1. Technical Field
The present invention relates to a method and system for data processing in general and, in particular, to a method and system for exchanging information between data-processing systems. Still more particularly, the present invention relates to a method and system for converting a multi-byte dataword in a first interchange code to a multi-byte dataword in a second interchange code.

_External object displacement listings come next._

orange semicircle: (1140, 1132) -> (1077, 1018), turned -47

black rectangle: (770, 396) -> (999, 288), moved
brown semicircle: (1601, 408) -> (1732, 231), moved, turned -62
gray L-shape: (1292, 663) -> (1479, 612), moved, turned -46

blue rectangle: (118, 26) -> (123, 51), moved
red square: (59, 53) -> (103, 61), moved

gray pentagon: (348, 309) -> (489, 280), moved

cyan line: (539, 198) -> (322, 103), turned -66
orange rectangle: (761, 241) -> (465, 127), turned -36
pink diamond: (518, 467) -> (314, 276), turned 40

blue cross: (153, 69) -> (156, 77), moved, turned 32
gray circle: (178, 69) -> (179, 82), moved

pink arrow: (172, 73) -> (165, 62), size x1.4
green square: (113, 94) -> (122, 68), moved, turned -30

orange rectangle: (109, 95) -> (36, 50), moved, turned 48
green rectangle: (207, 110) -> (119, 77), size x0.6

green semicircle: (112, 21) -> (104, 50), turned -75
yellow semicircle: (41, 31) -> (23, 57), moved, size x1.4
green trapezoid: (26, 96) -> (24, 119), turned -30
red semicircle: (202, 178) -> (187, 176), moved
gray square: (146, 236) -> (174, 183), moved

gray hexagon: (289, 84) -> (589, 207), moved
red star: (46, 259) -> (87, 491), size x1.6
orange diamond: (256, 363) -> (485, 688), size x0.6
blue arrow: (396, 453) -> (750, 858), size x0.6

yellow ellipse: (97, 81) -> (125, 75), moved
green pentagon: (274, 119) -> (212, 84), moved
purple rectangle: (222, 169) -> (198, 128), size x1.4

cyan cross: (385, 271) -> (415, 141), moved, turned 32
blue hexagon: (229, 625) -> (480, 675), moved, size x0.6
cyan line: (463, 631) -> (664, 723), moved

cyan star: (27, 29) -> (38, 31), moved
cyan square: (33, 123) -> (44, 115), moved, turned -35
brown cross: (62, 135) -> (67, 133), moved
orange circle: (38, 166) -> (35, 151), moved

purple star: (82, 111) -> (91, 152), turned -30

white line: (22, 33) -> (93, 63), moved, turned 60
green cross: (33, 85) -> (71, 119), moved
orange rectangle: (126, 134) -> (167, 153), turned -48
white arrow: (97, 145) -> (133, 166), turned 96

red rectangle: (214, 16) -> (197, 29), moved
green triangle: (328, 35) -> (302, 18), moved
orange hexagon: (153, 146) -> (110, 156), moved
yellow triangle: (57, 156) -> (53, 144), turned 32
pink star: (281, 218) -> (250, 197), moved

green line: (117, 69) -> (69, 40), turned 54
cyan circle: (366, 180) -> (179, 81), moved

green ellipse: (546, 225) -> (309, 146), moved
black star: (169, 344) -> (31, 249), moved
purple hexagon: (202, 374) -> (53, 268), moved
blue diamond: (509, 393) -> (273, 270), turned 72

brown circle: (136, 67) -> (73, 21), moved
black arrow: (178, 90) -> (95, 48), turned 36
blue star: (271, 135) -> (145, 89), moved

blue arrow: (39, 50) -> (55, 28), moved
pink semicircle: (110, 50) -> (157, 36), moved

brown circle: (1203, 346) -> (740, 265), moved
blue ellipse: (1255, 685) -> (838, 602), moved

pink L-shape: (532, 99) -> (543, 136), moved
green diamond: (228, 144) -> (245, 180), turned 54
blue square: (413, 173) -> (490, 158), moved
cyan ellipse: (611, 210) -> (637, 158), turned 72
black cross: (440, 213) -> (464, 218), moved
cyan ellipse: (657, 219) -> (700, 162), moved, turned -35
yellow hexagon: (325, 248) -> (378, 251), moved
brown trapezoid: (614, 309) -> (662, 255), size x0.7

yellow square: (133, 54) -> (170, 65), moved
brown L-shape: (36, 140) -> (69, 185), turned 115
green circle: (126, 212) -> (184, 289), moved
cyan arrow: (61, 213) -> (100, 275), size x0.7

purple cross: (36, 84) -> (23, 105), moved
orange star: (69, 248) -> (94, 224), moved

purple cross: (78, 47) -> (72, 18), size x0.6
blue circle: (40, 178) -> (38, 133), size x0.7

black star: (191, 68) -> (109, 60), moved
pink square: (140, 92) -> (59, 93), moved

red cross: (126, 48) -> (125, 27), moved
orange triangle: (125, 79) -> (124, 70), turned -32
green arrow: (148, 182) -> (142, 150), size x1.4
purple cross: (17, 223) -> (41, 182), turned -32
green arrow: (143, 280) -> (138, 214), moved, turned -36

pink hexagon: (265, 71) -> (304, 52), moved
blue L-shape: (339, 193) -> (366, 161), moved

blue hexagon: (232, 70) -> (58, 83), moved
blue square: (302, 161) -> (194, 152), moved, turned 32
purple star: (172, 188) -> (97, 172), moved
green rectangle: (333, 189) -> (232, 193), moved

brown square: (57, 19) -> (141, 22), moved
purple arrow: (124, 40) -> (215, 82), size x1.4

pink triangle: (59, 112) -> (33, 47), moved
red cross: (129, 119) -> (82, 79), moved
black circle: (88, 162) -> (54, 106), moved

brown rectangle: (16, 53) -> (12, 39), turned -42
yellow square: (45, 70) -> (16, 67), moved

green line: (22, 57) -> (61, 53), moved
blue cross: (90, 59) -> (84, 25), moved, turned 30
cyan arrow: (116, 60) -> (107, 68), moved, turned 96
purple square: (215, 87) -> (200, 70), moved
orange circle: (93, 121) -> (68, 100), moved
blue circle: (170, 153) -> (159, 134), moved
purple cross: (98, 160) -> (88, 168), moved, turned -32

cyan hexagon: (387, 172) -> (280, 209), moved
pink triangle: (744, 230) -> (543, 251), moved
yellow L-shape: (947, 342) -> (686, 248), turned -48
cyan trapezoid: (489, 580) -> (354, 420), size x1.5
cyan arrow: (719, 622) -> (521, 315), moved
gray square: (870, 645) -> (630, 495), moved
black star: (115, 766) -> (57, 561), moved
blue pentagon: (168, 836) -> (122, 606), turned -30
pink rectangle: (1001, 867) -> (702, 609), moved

2. Description of the Prior Art
Within a data-processing system, all the alphabets (or characters) of a national language can be encoded by a set of character codes known as interchange codes. For most languages, the number of character codes required within a set of interchange codes are relatively small. For example, merely 52 character codes are required for representing all 26 alphabets of the English language, including both upper and lower cases. An addition of only seven more character codes are required for representing all the German alphabets, allowing for three vowel-receiving diaeresis (including upper and lower cases) and the .beta. symbol. Similar minor additions of character codes enable French, Dutch, Spanish, Italian, Portuguese, and several other Scandinavian languages to be encoded separately within an individual interchange code set. Hence, it is quite sufficient to provide one byte (or eight bits) for encoding all the alphabets within any one of the above-mentioned national languages. In addition to alphabets, single-byte encoding also allows a set of ten digits for expressing numbers, a variety of punctuation symbols, and other specialized symbols such as various national monetary symbols (e.g. $, .English Pound., .Yen.) for the purpose for which they are intended. Currently, there are two standard sets of interchange codes for each single-byte encodable national language, namely, the American National Standard Code for Information Interchange (ASCII) and the Extended Binary-Coded Decimal Interchange Code (EBCDIC).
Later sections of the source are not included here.